+++ Task data
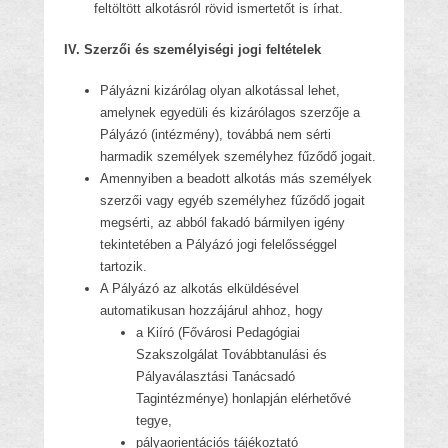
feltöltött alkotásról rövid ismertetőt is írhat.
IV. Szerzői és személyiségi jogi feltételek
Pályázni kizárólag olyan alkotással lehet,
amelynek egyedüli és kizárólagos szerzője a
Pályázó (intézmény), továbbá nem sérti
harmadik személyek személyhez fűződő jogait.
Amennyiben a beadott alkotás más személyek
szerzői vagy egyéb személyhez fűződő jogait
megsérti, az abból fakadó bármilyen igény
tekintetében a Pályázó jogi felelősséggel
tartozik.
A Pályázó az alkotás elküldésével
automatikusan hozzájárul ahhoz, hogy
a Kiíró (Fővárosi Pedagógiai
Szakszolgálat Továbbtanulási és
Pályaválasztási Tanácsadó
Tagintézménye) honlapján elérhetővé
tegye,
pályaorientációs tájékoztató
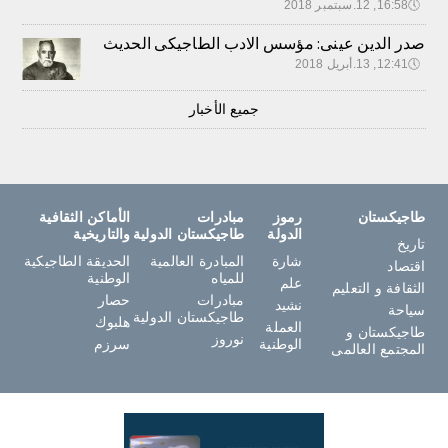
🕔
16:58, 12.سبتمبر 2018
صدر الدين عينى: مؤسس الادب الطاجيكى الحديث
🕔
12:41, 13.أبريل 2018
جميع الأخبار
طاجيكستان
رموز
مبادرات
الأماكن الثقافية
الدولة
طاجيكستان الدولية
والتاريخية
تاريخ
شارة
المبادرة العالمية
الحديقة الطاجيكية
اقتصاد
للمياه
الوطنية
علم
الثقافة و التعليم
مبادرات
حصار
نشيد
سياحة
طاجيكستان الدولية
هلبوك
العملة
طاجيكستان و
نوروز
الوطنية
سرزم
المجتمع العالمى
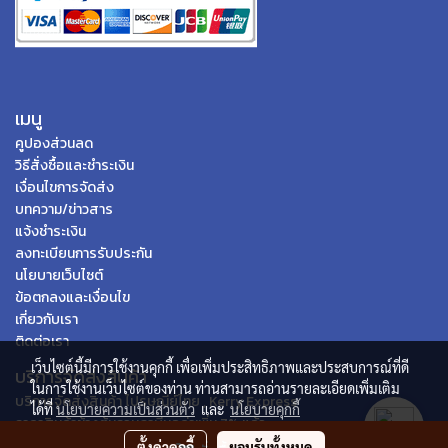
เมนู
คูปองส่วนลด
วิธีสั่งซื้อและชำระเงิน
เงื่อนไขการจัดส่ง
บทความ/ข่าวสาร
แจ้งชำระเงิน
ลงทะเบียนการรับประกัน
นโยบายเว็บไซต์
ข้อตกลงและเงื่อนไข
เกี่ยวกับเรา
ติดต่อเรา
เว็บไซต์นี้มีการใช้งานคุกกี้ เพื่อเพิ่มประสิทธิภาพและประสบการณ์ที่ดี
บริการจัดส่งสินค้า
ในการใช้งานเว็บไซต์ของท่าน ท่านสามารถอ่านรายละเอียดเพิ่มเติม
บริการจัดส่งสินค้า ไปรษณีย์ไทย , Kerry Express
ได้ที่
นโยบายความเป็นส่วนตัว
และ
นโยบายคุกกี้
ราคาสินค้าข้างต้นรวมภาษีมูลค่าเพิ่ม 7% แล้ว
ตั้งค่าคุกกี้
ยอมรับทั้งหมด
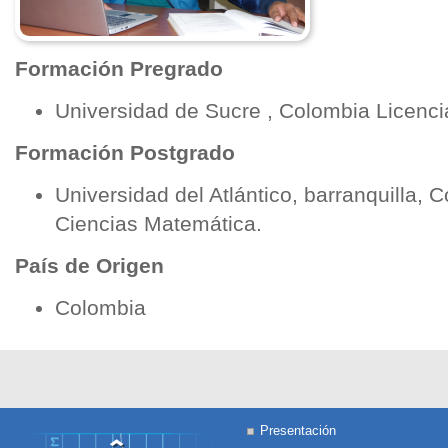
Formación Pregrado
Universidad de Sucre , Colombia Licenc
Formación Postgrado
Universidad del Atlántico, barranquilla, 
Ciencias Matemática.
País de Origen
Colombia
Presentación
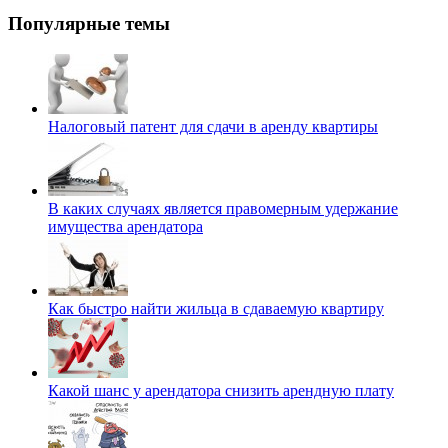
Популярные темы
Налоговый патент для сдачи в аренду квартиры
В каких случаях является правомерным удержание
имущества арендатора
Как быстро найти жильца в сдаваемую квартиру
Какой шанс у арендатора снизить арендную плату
++++++
+++ Task data
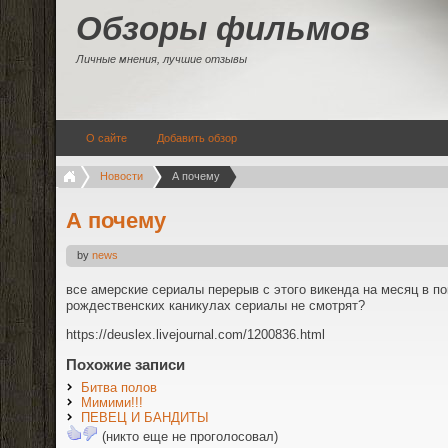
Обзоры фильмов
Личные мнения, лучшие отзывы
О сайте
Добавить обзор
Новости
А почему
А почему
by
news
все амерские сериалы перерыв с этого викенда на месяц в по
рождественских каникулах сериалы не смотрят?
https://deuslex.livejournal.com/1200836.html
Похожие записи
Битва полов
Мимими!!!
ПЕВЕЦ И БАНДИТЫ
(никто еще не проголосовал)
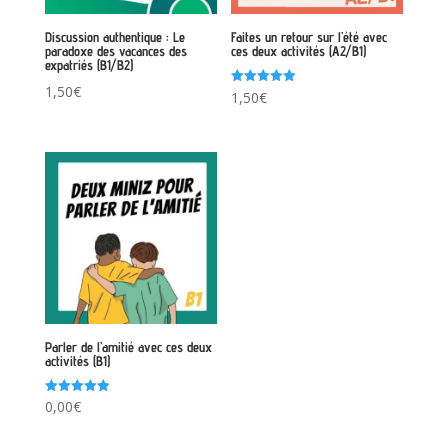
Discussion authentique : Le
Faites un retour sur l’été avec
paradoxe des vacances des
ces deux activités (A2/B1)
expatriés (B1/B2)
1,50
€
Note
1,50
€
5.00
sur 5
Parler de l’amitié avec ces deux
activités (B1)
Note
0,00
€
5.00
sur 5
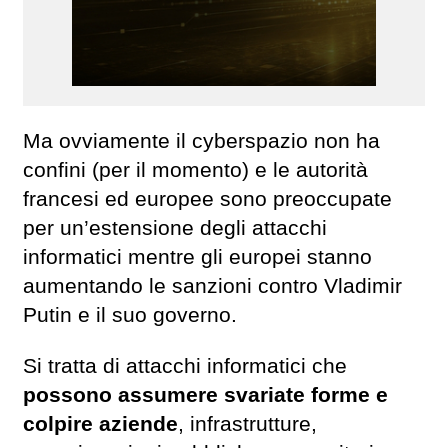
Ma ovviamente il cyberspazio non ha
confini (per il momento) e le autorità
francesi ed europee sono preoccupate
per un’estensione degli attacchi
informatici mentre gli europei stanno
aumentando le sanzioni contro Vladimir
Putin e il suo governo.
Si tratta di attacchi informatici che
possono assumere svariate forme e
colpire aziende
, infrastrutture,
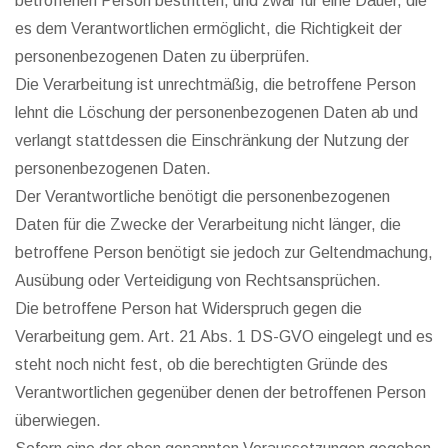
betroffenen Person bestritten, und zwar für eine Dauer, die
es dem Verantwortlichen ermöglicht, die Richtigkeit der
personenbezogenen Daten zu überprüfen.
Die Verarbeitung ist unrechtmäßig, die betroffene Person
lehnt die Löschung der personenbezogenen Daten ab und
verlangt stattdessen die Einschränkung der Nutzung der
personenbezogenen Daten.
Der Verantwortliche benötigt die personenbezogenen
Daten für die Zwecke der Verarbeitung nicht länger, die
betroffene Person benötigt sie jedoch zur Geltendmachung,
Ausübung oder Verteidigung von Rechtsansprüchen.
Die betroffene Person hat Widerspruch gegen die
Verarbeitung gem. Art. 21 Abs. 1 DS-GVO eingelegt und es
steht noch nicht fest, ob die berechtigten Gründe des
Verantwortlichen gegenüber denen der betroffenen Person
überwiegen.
++++++
Assigned task:
Wherever a line of the data holds "személyek", copy that line.

Result of this exercise:
harmadik személyek személyhez fűződő jogait.
Amennyiben a beadott alkotás más személyek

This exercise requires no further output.